* **Activity**:
Without including pictures, set down every record exactly as it stands.

* **Supplied entries**:
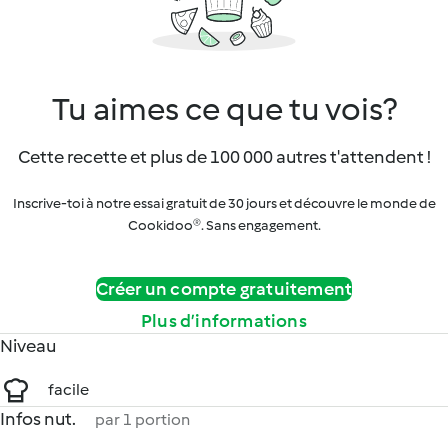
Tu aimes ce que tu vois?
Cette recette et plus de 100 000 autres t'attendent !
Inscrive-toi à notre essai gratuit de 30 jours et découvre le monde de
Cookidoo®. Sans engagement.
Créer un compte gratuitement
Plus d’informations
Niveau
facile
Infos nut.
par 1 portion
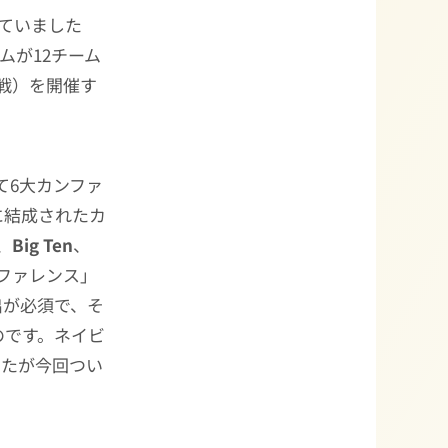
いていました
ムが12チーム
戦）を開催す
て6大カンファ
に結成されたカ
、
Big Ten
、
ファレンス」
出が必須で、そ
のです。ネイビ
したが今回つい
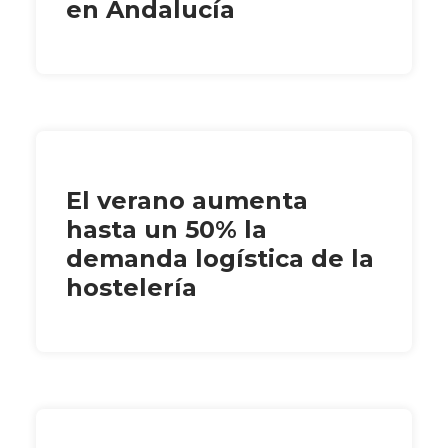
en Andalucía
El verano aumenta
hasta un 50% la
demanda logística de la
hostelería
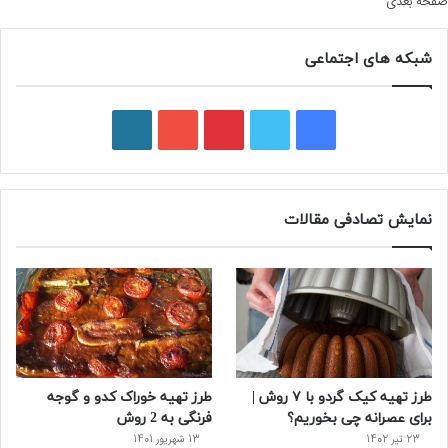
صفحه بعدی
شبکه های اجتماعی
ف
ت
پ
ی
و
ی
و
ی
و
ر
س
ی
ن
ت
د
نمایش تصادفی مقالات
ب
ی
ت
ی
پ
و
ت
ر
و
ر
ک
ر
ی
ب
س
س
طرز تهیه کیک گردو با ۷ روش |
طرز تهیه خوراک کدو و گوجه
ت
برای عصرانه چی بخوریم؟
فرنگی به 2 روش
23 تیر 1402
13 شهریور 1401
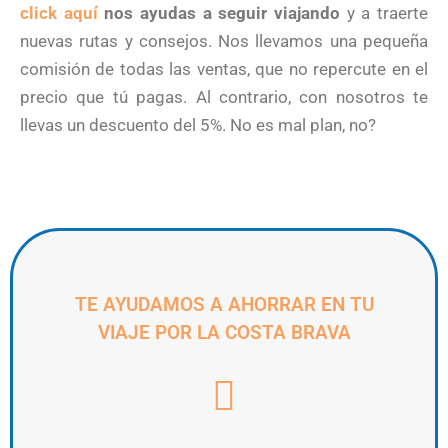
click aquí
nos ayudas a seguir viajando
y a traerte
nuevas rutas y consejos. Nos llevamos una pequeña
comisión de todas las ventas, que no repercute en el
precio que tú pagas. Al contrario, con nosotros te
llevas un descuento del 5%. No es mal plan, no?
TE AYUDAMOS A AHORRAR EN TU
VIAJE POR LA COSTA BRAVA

* **Answer to this exercise**:
Tu aimes ce que tu vois?
Cette recette et plus de 100 000 autres t'attendent !
Inscrive-toi à notre essai gratuit de 30 jours et découvre le monde de
Cookidoo®. Sans engagement.
Créer un compte gratuitement
Plus d’informations
Niveau
facile
Infos nut.
par 1 portion
いていました
ムが12チーム
戦）を開催す
て6大カンファ
に結成されたカ
、
Big Ten
、
ファレンス」
出が必須で、そ
のです。ネイビ
したが今回つい
en Andalucía
El verano aumenta
hasta un 50% la
demanda logística de la
hostelería
صفحه بعدی
شبکه های اجتماعی
ف
ت
پ
ی
و
ی
و
ی
و
ر
س
ی
ن
ت
د
نمایش تصادفی مقالات
ب
ی
ت
ی
پ
و
ت
ر
و
ر
ک
ر
ی
ب
س
س
طرز تهیه کیک گردو با ۷ روش |
طرز تهیه خوراک کدو و گوجه
ت
برای عصرانه چی بخوریم؟
فرنگی به 2 روش
23 تیر 1402
13 شهریور 1401
click aquí
nos ayudas a seguir viajando
y a traerte
nuevas rutas y consejos. Nos llevamos una pequeña
comisión de todas las ventas, que no repercute en el
precio que tú pagas. Al contrario, con nosotros te
llevas un descuento del 5%. No es mal plan, no?
TE AYUDAMOS A AHORRAR EN TU
VIAJE POR LA COSTA BRAVA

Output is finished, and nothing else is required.